Hervé will draw on an array of powerful technologies, from a PCR analyser, which rapidly assesses the quality and quantity of yeast strains such as Brettanomyces by amplifying a targeted DNA molecule, to a GC/MS/SPME system. The latter is capable of identifying soil samples from the planet Mars, but here serves notably to probe wine for the presence of any undesirable molecules, such as volatile phenols that can mask the wine’s aromas. “Ultimately, these tools all serve a common purpose: to help us better understand this diversity of microbial life, so that we can bring out the best that nature has to offer us.” It’s a challenge that’s repeated vintage after vintage, an unending quest to create the finest wine possible by collaborating with the denizens of a nearly invisible world.

And so endures a primal partnership, as old as the dawn of agriculture.

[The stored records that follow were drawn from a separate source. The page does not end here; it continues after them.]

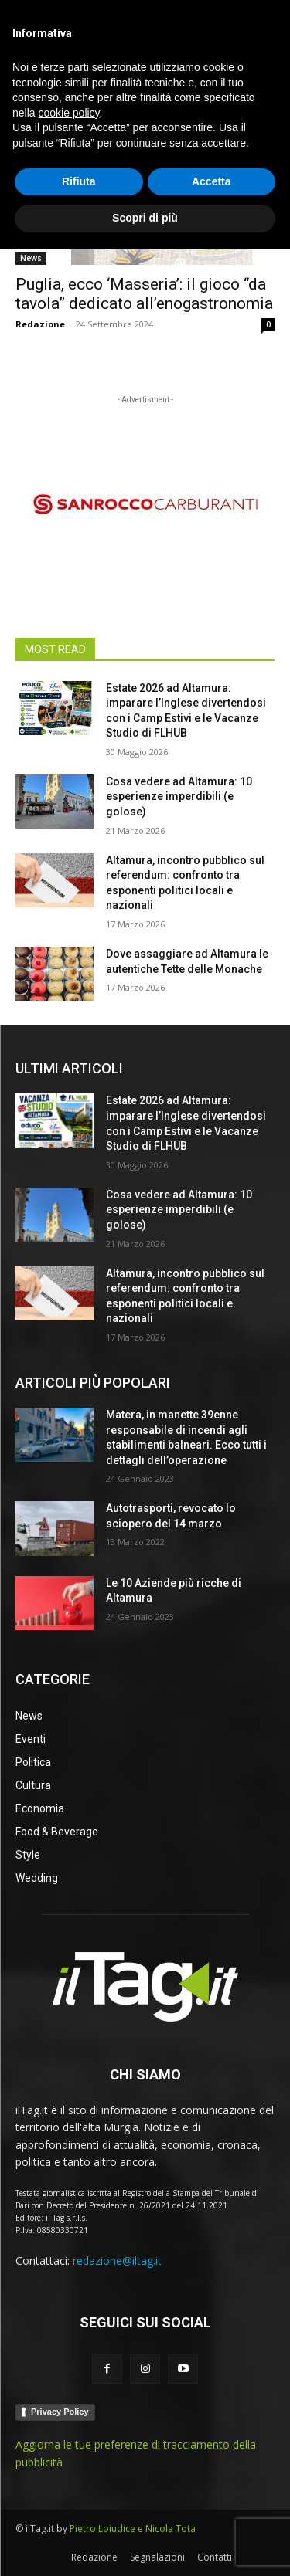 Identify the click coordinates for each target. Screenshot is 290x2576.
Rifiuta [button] (79, 2508)
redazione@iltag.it (117, 2260)
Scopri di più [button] (145, 2544)
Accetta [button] (211, 2508)
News (31, 258)
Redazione (40, 324)
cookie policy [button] (68, 2439)
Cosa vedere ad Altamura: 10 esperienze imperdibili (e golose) (179, 796) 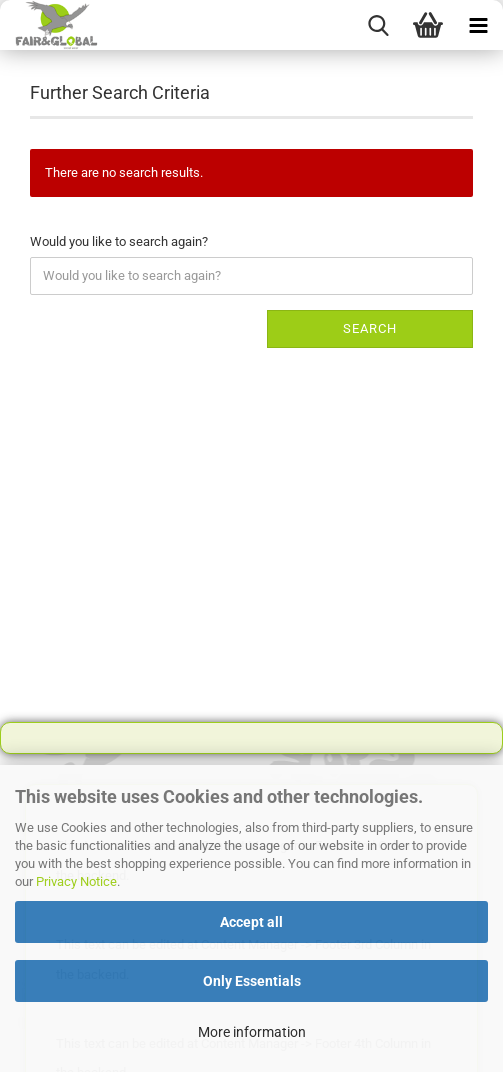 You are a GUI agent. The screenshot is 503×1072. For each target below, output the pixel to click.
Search (370, 328)
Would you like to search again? (119, 241)
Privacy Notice (76, 881)
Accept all (251, 922)
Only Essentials (252, 981)
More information (252, 1032) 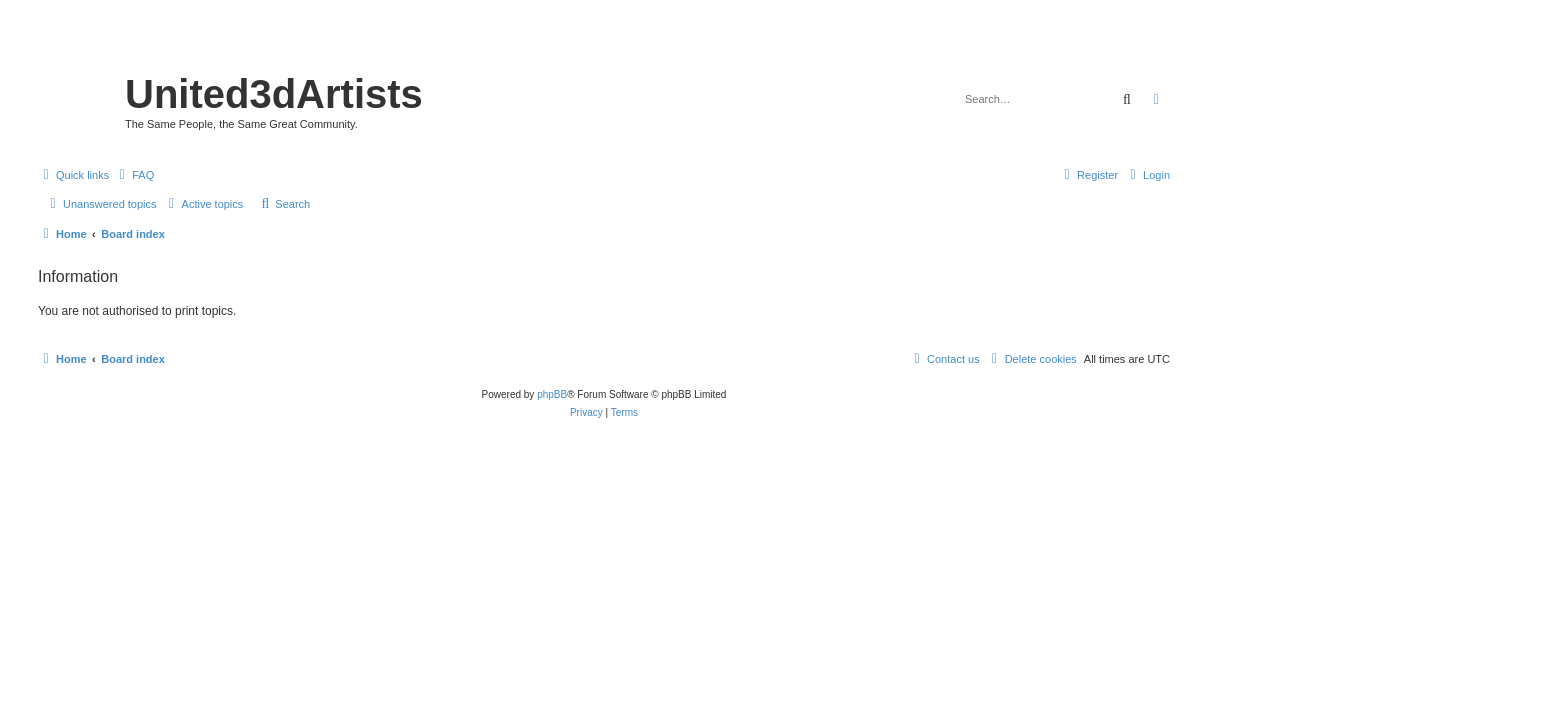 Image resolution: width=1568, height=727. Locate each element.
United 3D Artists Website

The botanist Nicholas P. Money has even argued that yeasts shaped civilisation, providing humanity – notably via the pleasures of food and drink, which they brought us – the incentive to quit our nomadic lifestyle and settle in villages, surrounding ourselves with fields of barley and hills of vineyards. As Claude Lévi-Strauss put it, the invention of brewing marked humanity’s passage from “nature to culture”. In that sense, yeasts are humanity’s link between present and past, between modern life and our deeper nature; they are the ferment that awakens us to the circle of life.